**Task prompt:** In the listing below, a line holding "oudere artikelen (131, 1111)" and a line holding "disclaimer (97, 1623)" mark the range. Retype both exactly, with all lines between them.

*** Source records ***

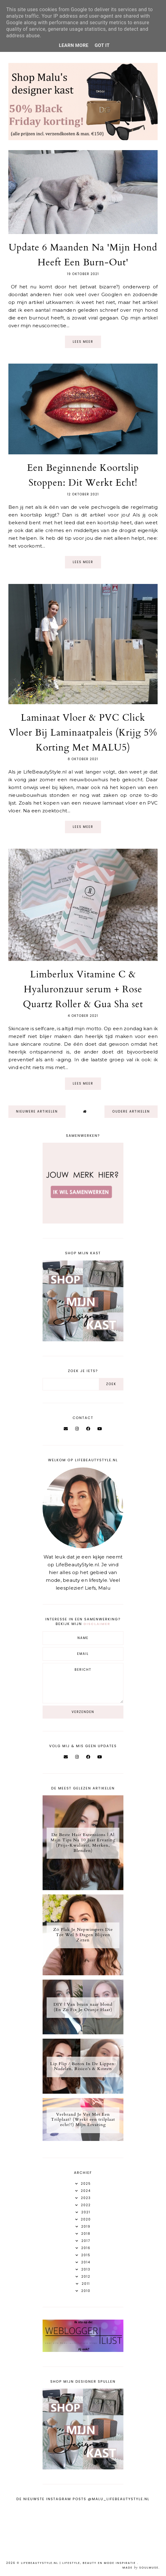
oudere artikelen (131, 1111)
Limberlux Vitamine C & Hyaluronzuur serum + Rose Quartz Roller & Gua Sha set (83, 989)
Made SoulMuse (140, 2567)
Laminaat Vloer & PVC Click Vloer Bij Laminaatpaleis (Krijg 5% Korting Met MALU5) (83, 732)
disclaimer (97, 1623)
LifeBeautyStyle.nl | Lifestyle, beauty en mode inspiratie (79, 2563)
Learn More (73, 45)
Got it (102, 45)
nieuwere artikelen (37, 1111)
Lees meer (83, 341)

*** End of Source records ***
*** Source records ***

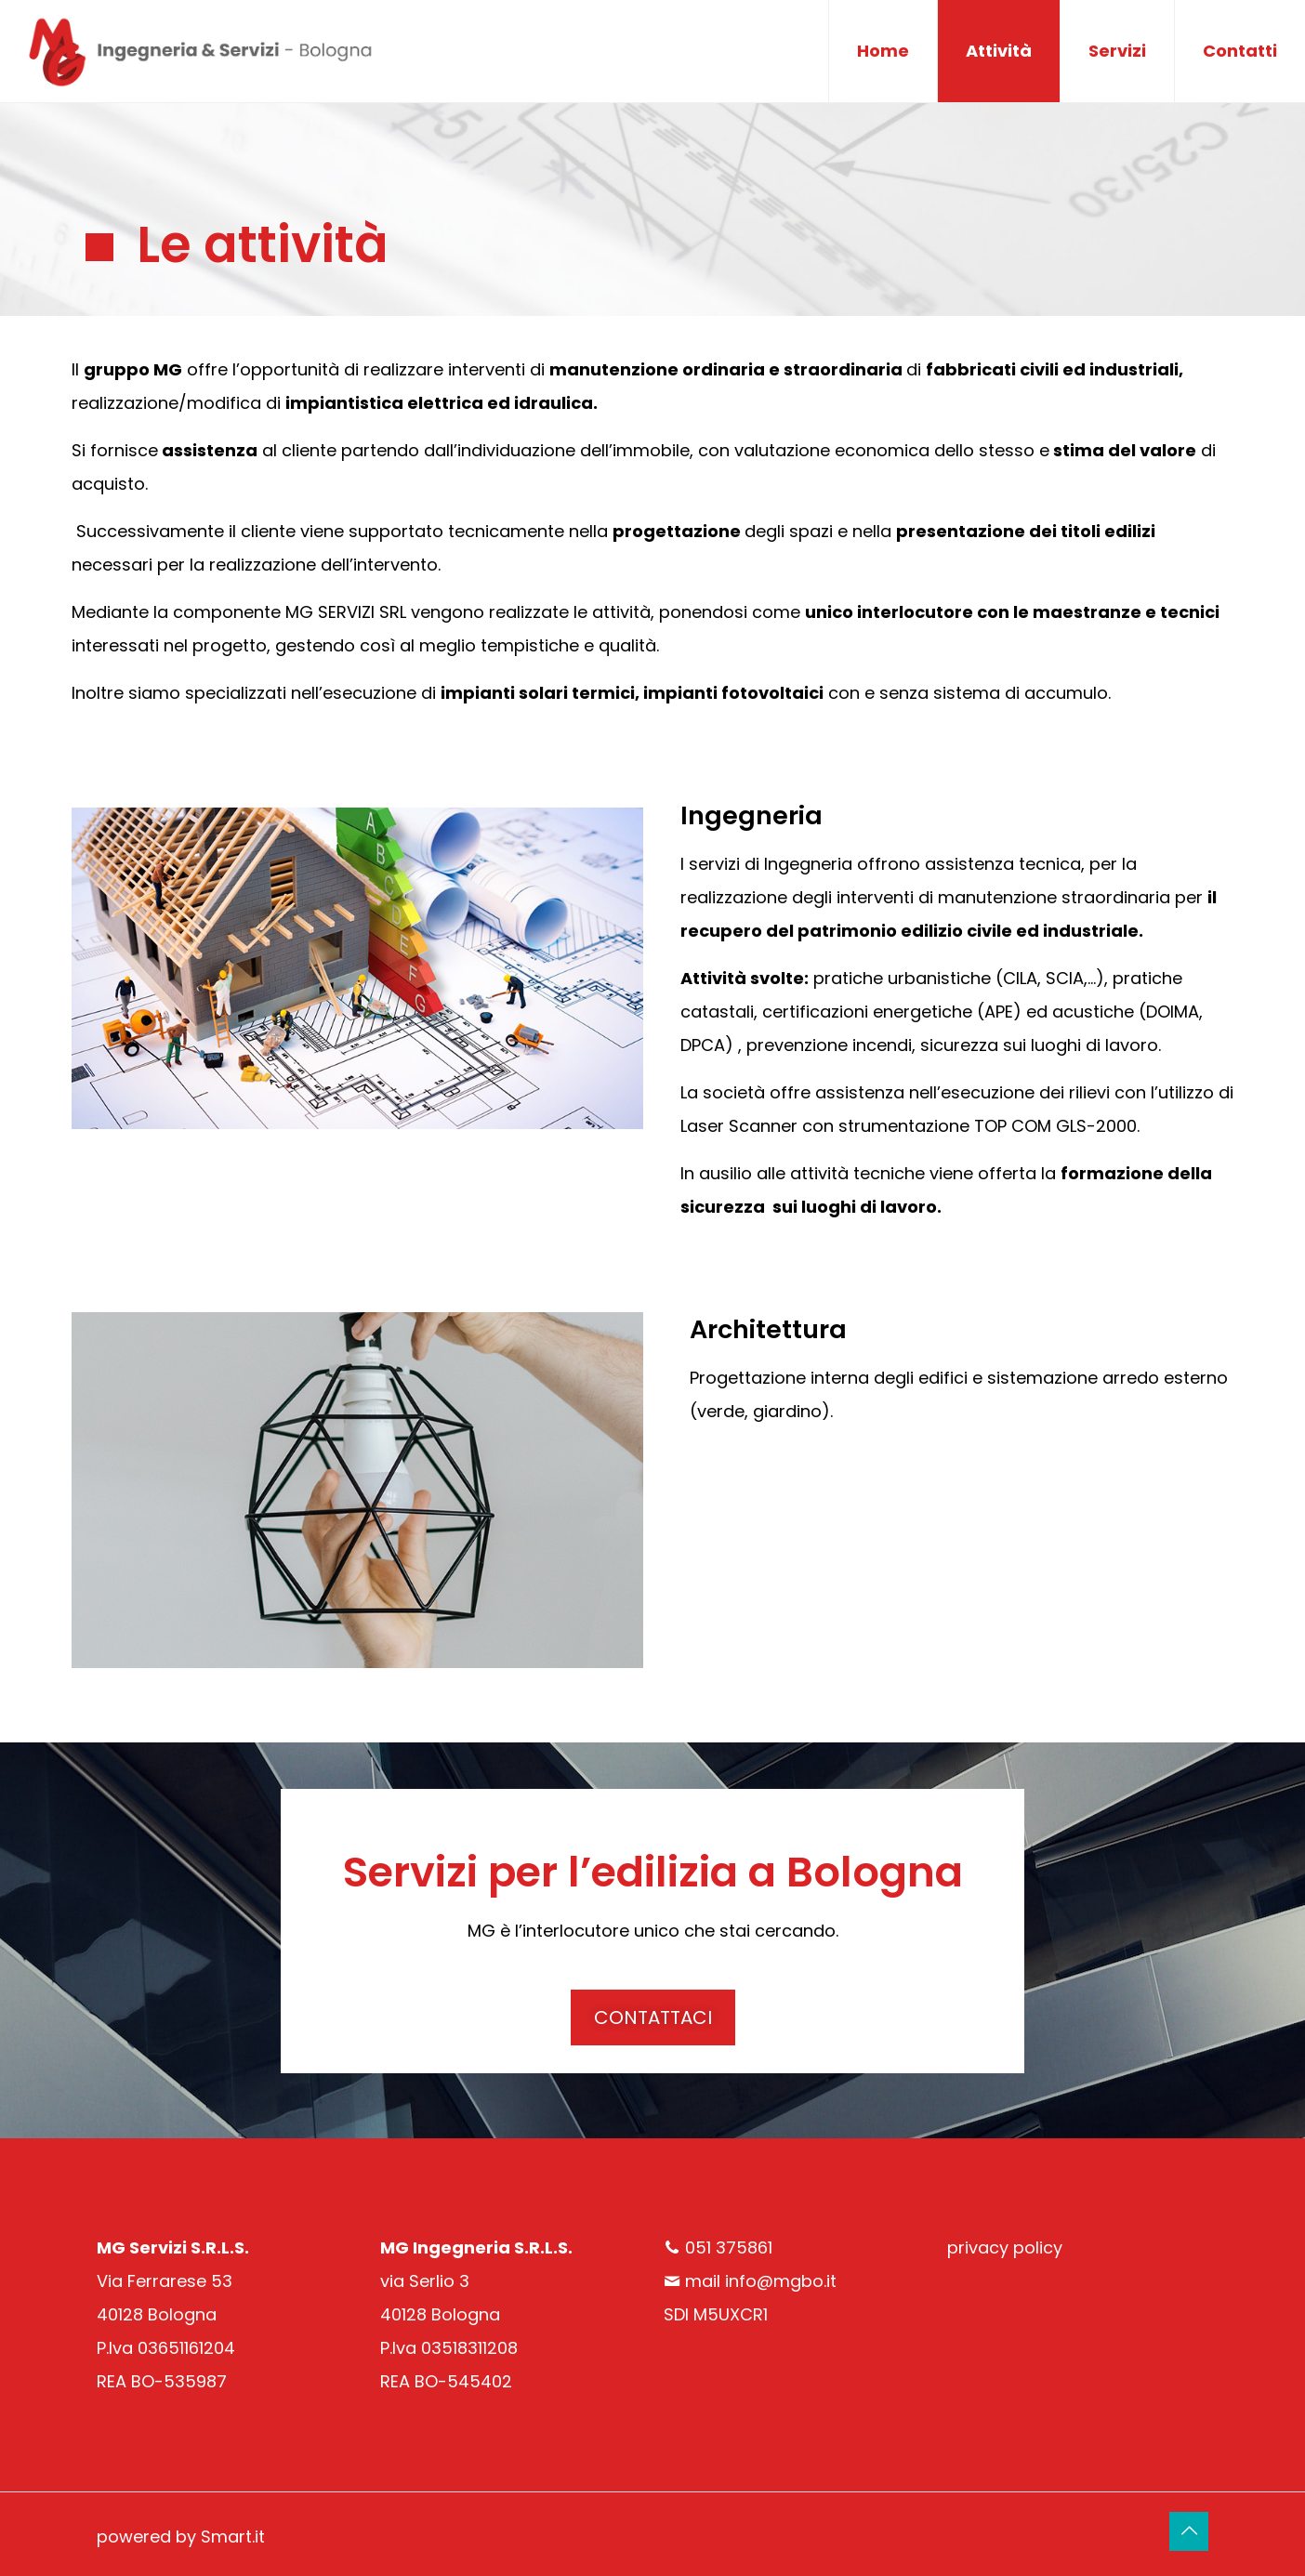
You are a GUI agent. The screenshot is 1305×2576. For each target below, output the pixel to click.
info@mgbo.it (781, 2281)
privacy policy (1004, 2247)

*** End of Source records ***
*** Source records ***

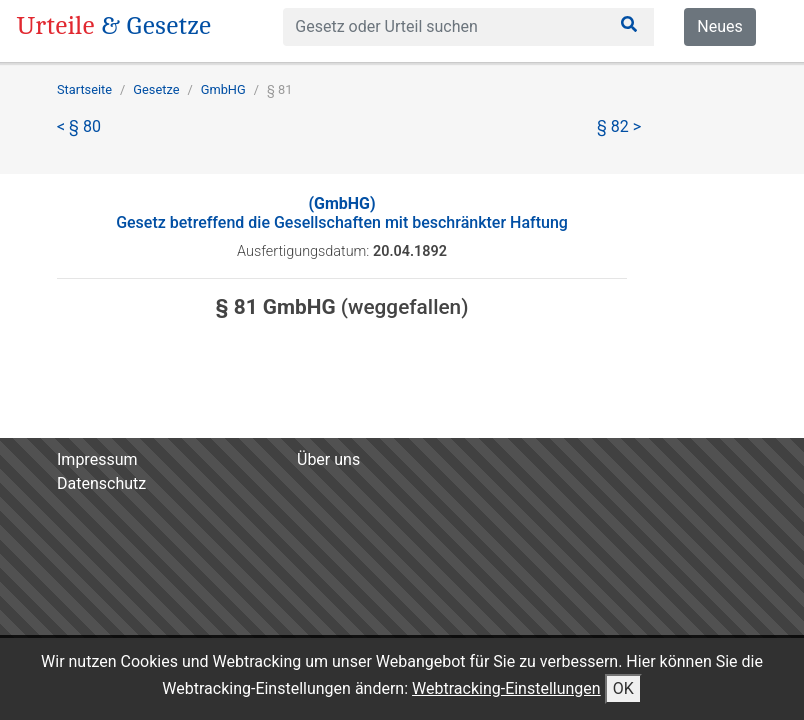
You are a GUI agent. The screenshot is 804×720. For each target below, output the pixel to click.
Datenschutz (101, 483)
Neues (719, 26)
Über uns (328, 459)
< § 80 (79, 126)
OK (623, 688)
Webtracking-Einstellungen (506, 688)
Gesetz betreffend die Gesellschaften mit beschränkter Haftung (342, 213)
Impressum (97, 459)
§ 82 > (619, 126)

*** End of Source records ***

**Task response:**
oudere artikelen (131, 1111)
Limberlux Vitamine C & Hyaluronzuur serum + Rose Quartz Roller & Gua Sha set (83, 989)
Made SoulMuse (140, 2567)
Laminaat Vloer & PVC Click Vloer Bij Laminaatpaleis (Krijg 5% Korting Met MALU5) (83, 732)
disclaimer (97, 1623)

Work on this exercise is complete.